### Brief
Your output should consist solely of the lines from the one with "gemeinsamen Spielen und vermeid" through the end of the records, reproduced exactly, both ends included.

┌─ Dataset extract

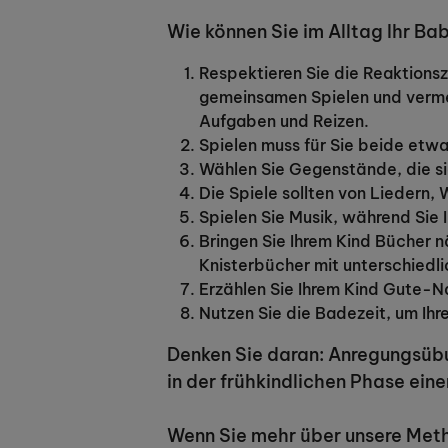
Wie können Sie im Alltag Ihr B
Respektieren Sie die Reaktionsz
gemeinsamen Spielen und vermeid
Aufgaben und Reizen.
Spielen muss für Sie beide etw
Wählen Sie Gegenstände, die s
Die Spiele sollten von Liedern,
Spielen Sie Musik, während Sie 
Bringen Sie Ihrem Kind Bücher 
Knisterbücher mit unterschiedl
Erzählen Sie Ihrem Kind Gute-
Nutzen Sie die Badezeit, um Ihr
Denken Sie daran: Anregungsübu
in der frühkindlichen Phase ei
Wenn Sie mehr über unsere Meth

└─

### Reply to the exercise
gemeinsamen Spielen und vermeid
Aufgaben und Reizen.
Spielen muss für Sie beide etw
Wählen Sie Gegenstände, die s
Die Spiele sollten von Liedern,
Spielen Sie Musik, während Sie 
Bringen Sie Ihrem Kind Bücher 
Knisterbücher mit unterschiedl
Erzählen Sie Ihrem Kind Gute-
Nutzen Sie die Badezeit, um Ihr
Denken Sie daran: Anregungsübu
in der frühkindlichen Phase ei
Wenn Sie mehr über unsere Meth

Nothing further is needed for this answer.